Trees and other plants can help slash pollution near factories and other sources by an average of 27%, a new study suggests.
Planting trees tends to be cheaper than implementing new technology. And, according to a new paper, they can be of great help in our efforts to curtail air pollution. The study shows that plants are a cheap but effective alternative to cleaning the air around industrial sites, roadways, powerplants, or drilling sites.
Plant a tree, get fresh air free
“The fact is that traditionally, especially as engineers, we don’t think about nature; we just focus on putting technology into everything,” said Bhavik Bakshi, lead author of the study and professor of chemical and biomolecular engineering at The Ohio State University.
“And so, one key finding is that we need to start looking at nature and learning from it and respecting it. There are win-win opportunities if we do — opportunities that are potentially cheaper and better environmentally.”
For the study, the team collected public data on air pollution and vegetation, on a county-by-county basis, for the continental 48 states. They analyzed the effect trees and other plants have on air pollution levels and then calculated the costs of adding extra plants and trees. In effect, they checked to see how able current vegetation levels are at mitigating air pollution, and then estimated the effect of increased plant presence on air pollution.
The team reports that for 75% of the counties that were included in this analysis, it was cheaper to use plants to mitigate air pollution instead of technological solutions (smokestack scrubbers for powerplants, for example). In several cases, the team explains that plants may actually be the better choice when combating pollution.
There is one area where the team found technology to be superior to plants at cleaning air pollution — industrial boilers. In the manufacturing industry, both ecosystem upgrades and technological solutions can perform the task, and both offer up cost-saving opportunities. However, because this sector is so broad and varied, it’s hard to find a one-size-fits-all solution. They should be implemented on a case-by-case basis while taking account of the particularities of each situation.

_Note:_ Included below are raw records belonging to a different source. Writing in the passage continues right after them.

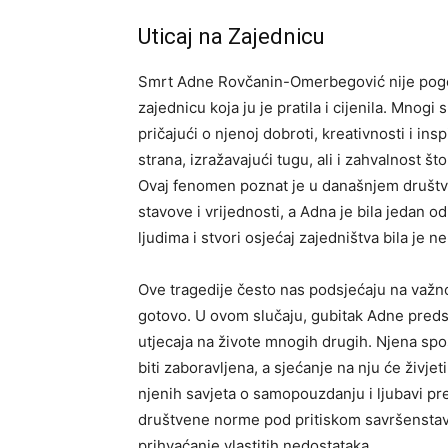
Uticaj na Zajednicu
Smrt Adne Rovčanin-Omerbegović nije pogodil
zajednicu koja ju je pratila i cijenila. Mnogi
pričajući o njenoj dobroti, kreativnosti i insp
strana, izražavajući tugu, ali i zahvalnost što 
Ovaj fenomen poznat je u današnjem društvu,
stavove i vrijednosti, a Adna je bila jedan 
ljudima i stvori osjećaj zajedništva bila je n
Ove tragedije često nas podsjećaju na važno
gotovo. U ovom slučaju, gubitak Adne preds
utjecaja na živote mnogih drugih. Njena spo
biti zaboravljena, a sjećanje na nju će živjeti
njenih savjeta o samopouzdanju i ljubavi pr
društvene norme pod pritiskom savršenstava, 
prihvaćanje vlastitih nedostataka.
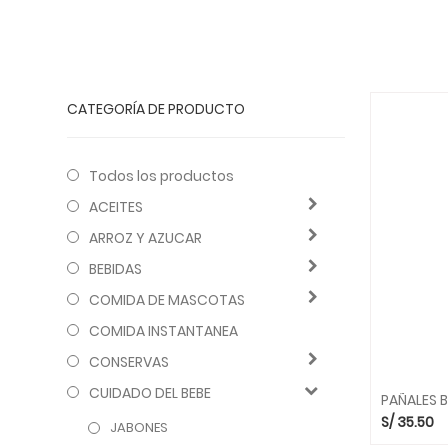
CATEGORÍA DE PRODUCTO
Todos los productos
ACEITES
ARROZ Y AZUCAR
BEBIDAS
COMIDA DE MASCOTAS
COMIDA INSTANTANEA
CONSERVAS
CUIDADO DEL BEBE
S/
35.50
JABONES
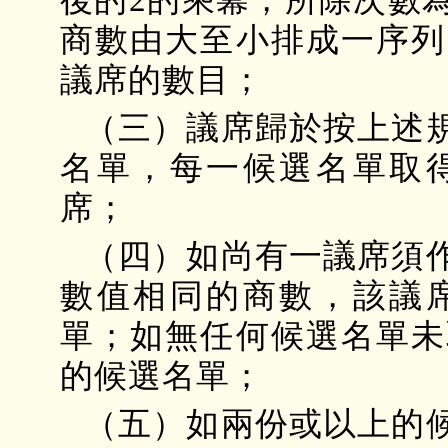
商數由大至小排成一序列
議席的數目；
（三）議席歸於按上述
名單，每一候選名單取
席；
（四）如尚有一議席須
數值相同的商數，該議
單；如無任何候選名單未
的候選名單；
（五）如兩份或以上的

They found that adding trees or other plants could lower air pollution levels in both urban and rural areas as well, though the success rates varied depending on, among other factors, how much land was available to grow new plants and the current air quality.
“[The findings] suggest that even though vegetation cannot fully negate the impact of emissions at all times, policies encouraging ecosystems as control measures in addition to technological solutions may promote large investments in ecological restoration and provide several societal benefits.”
All in all, they estimate that restoring vegetation “to county-level average canopy cover” can reduce air pollution by an average of 27% across the investigated counties. The figure varies by county and region — for example, a county in Nevada would have a lower plant cover than a same country in Ohio, because the desert can support less vegetation. The analysis didn’t include ozone pollution because data on ozone emissions is lacking, the team explains. Furthermore, they didn’t consider whether certain species are better at cleaning air pollution, although Bakshi said it’s likely that the local species will have an effect on air quality.
“The thing that we are interested in is basically making sure that engineering contributes positively to sustainable development,” Bakshi said. “And one big reason why engineering has not done that is because engineering has kept nature outside of its system boundary.”
The paper “Nature-Based Solutions Can Compete with Technology for Mitigating Air Emissions Across the United States” has been published in the journal Environmental Science & Technology.